Ganja & Hess. 1973. Directed by Bill Gunn

I first saw Ganja & Hess as a young student cramming for an exam late into the evening. I dozed off and woke up in the wee hours to find it playing on television. I couldn’t believe my eyes, and watched with rapt attention, constantly snapping pictures of the screen with my bedazzled flip phone. This Black horror cult classic, directed by Bill Gunn, centers on the relationship between Ganja Meda (Marlene Clarke) and Dr. Hess Green (Duane Jones), who both become vampires. Hess is a successful doctor who turns into a vampire when his former assistant stabs him with a cursed dagger during a fight (that ends in his assistant’s death). Ganja, the wife of the now-deceased assistant, shows up at Hess’s house to inquire about her husband, falls in love with Hess, marries him, and becomes a vampire on their wedding night. Ganja & Hess focuses on the couple’s intimacy, the ways they must survive, and their spiritual journey. This film is important to me because it employs experimental and expansive modes of Black storytelling on screen. It differs from films typical of the horror genre in that it is not overtly scary or gory, and portrays the protagonists not as monsters, but as aspirational, sexy, tender characters who eventually achieve redemptive ends. The film also boasts an impressive soundtrack of reworked negro spirituals and Black church music arranged and performed by Nina Simone’s brother, Sam Waymon, who assisted with the production and also plays a character in the film. Made on a shoestring budget and featuring outstanding performances by an all-Black cast of mostly little-known and first-time actors, this film’s impact lies in a highly visual quality—shimmering expressionistic shots, lavish interiors, beautiful bodies splashing across the screen in swirling double exposures, lots of pastoral imagery—that makes it a feast for the eyes.
—Kyla Gordon, Research Assistant, Department of Film

Climax. 2018. Directed by Gaspar Noé

Do you like psychedelic drugs and dancing? No? Well, this isn’t about you. This is about me and the chaos-fueled orgy that is Gaspar Noé’s Climax. I first watched this film as part of my “31 Nights of Halloween,” a monthlong celebration stolen from my colleague Jason Persse (see below), in which each day of October is capped off with a horror film. On the day before Halloween, I decided to put on Noé’s 2018 film, knowing nothing about it other than its connection to A24. And by the end of the night, I was speechless.

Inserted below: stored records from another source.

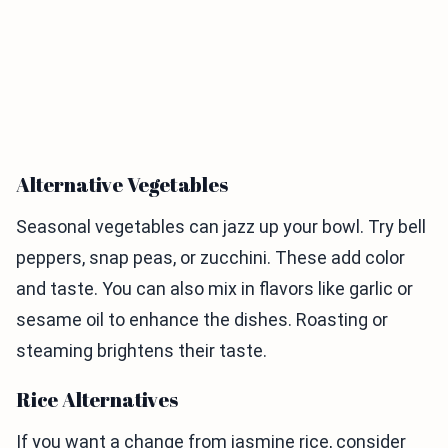
Alternative Vegetables
Seasonal vegetables can jazz up your bowl. Try bell
peppers, snap peas, or zucchini. These add color
and taste. You can also mix in flavors like garlic or
sesame oil to enhance the dishes. Roasting or
steaming brightens their taste.
Rice Alternatives
If you want a change from jasmine rice, consider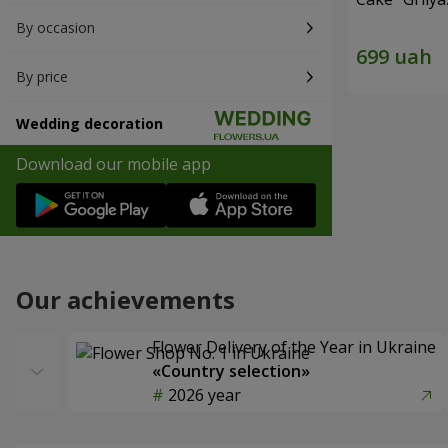
By occasion
By price
Wedding decoration
Download our mobile app
Our achievements
Flower Delivery of the Year in Ukraine
«Country selection»
2026 year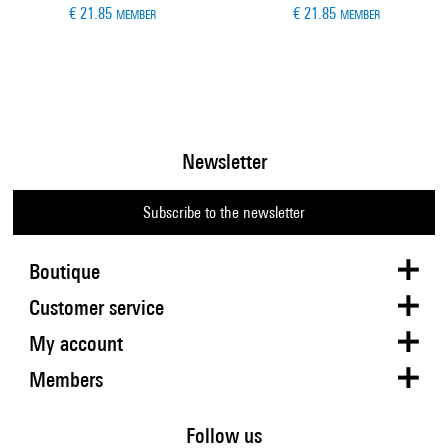
€ 21.85
€ 21.85
MEMBER
MEMBER
Newsletter
Subscribe to the newsletter
Boutique
Customer service
My account
Members
Follow us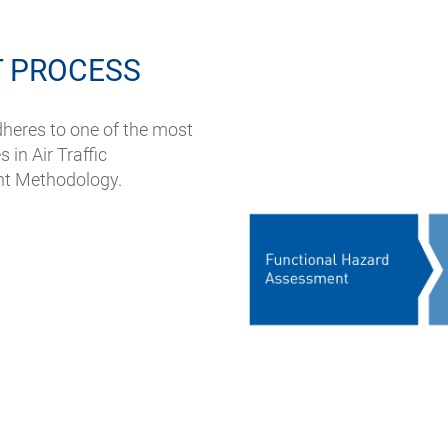
 PROCESS
heres to one of the most
 in Air Traffic
nt Methodology.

Loosely based on a true story, the film follows a group of 24 young dancers who gather at an abandoned school to rehearse for an upcoming performance. The dancing alone is reason enough to watch the film, but Noé pushed things a step further with unusual camerawork, bold editing (some shots last upwards of 40 minutes), and raw performances determined by the actors in the moment.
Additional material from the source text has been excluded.